Recently, I’ve been playing They Always Run, and I think, for now, it’s actually doing a pretty good job of filling that gap for me. It doesn’t reach those same highs, but it appeals to the part of me that just wants a great Space Western where I can roleplay as an aloof, mysterious guy. You play as a galactic bounty hunter named Aiden, who, along with his partner Jonathan, jumps between planets trying to chase down these bounties. Unlike Cowboy Bebop’s charismatic bounty hunter Spike, Aiden’s given a third arm, which helps to manage the dozens of enemies you run into over the course of the game.

They Always Run does a pretty good job of game-ifying Spike’s fluid agility from the anime, since the player’s always sliding around, jumping over objects or climbing platforms. It’s no secret that Spike’s martial arts are heavily inspired by Bruce Lee, but until a game manages to capture that level of precision and technique, I think Aiden’s third arm is a pretty good compromise. It’s a powerful attack, and you always have to physically move Aiden’s third arm with the right stick, so it makes it feel like you’re thrusting all of your weight towards an enemy. Plus it’s a finite resource, which balances its power out, and it feels like you’re heavily committing every time you throw it out.

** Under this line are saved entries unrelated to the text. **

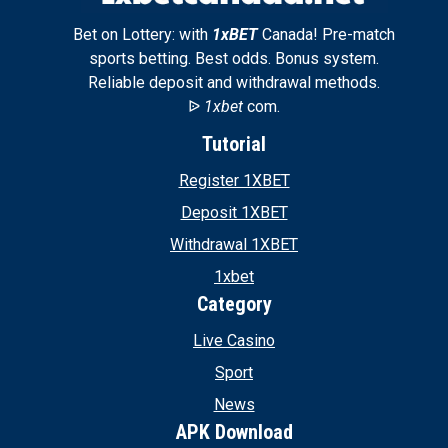
Bet on Lottery: with
1xBET
Canada! Pre-match
sports betting. Best odds. Bonus system.
Reliable deposit and withdrawal methods.
ᐉ
1xbet
com.
Tutorial
Register 1XBET
Deposit 1XBET
Withdrawal 1XBET
1xbet
Category
Live Casino
Sport
News
APK Download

Keeping track of resources is another important part of the combat in They Always Run. The management you have to do in your head of watching your health, the charge on your arm, and your ammo, captures the same feeling I get watching Spike spontaneously turn the nearest object to him into a makeshift weapon. It targets awareness in the same way. Considering Aiden’s arm along with his basic attack and counter, it creates this rock paper scissors style combat system, where there’s always a correct option to anything. Just like the fights in Bebop, it becomes a dance. You always have to respond to your enemies in the correct way to keep the momentum going, and it feels terrible when you mess up.

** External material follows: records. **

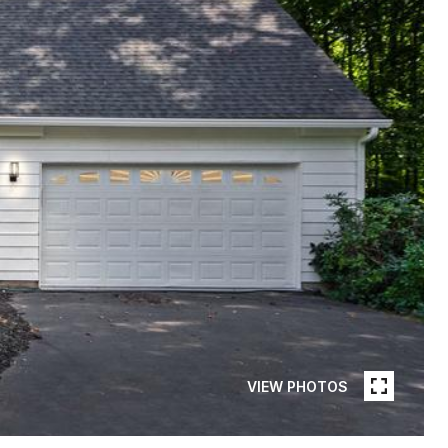
VIEW PHOTOS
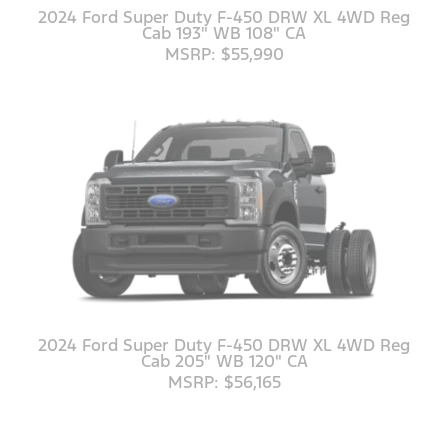
2024 Ford Super Duty F-450 DRW XL 4WD Reg
Cab 193" WB 108" CA
MSRP: $55,990
2024 Ford Super Duty F-450 DRW XL 4WD Reg
Cab 205" WB 120" CA
MSRP: $56,165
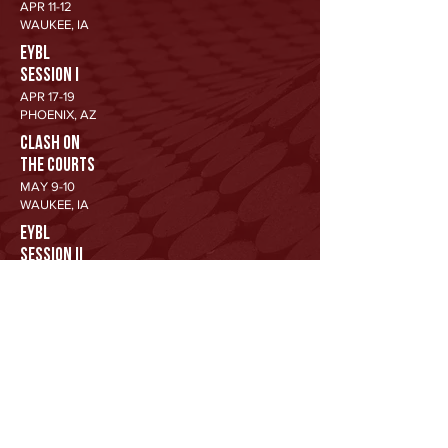
APR 11-12
WAUKEE, IA
EYBL
SESSION I
APR 17-19
PHOENIX, AZ
CLASH ON
THE COURTS
MAY 9-10
WAUKEE, IA
EYBL
SESSION II
MAY 15-17
NEW ORLEANS, LA
SUMMER
SIZZLER
JUN 26-28
WAUKEE, IA
EYBL
SESSION III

The whole game is based around the same sort of rhythm as Bebop. It’s episodic by design, and all of the levels are self-contained adventures on foreign planets. You have to acquaint yourself with new cultures and characters in every level, and it hits that same fish out of water note that Spike usually has. The odds are purposefully stacked against you every time.

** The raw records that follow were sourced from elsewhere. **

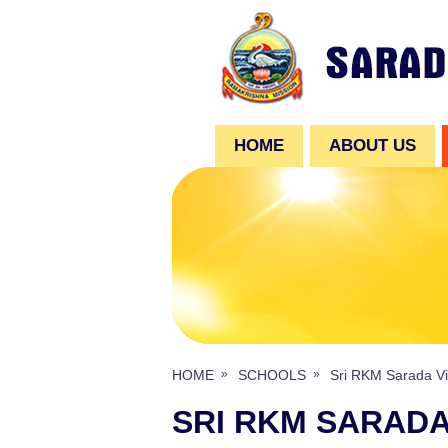
HOME
ABOUT US
HOME
SCHOOLS
Sri RKM Sarada Vi
SRI RKM SARADA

Linking these “episodes” in They Always Run are regular visits back to Aiden’s ship between levels. It’s a bit underdeveloped, but I do enjoy the little tastes of familiarity you get, before having to burst straight into another long stretch. It brings that sort of comfort you get from seeing the Bebop’s crew relax together while selecting their next bounty.

Aiden in They Always Run standing in an overgrown junkyard with a giant drill beneath them.

Similar to Spike, Aiden’s an incredibly talented bounty hunter who can’t stop getting in his own way. There’ll be times where he has a genius idea, like activating a giant drill to get through a wall, but he won’t plan far enough ahead to think about how to stop the drill once it’s on. Suddenly, that same drill that was helping you, is now chasing you. It’s that specific blend of planning and improvisation (when the plan inevitably goes wrong), which really makes me think of Cowboy Bebop whenever I’m playing They Always Run. I love that it randomly turns up the pressure with something set up earlier, and also blames my player character for doing it. Flawed characters are more interesting!

They Always Run does a great job of grabbing what Cowboy Bebop does right and trying to convert it into a playable format. It doesn’t get the existentialism and angst though, but I’m not sure any game could do the show justice in that regard, since it exploits so much of the visual medium. You know, the actual Cowboy Bebop games, notwithstanding.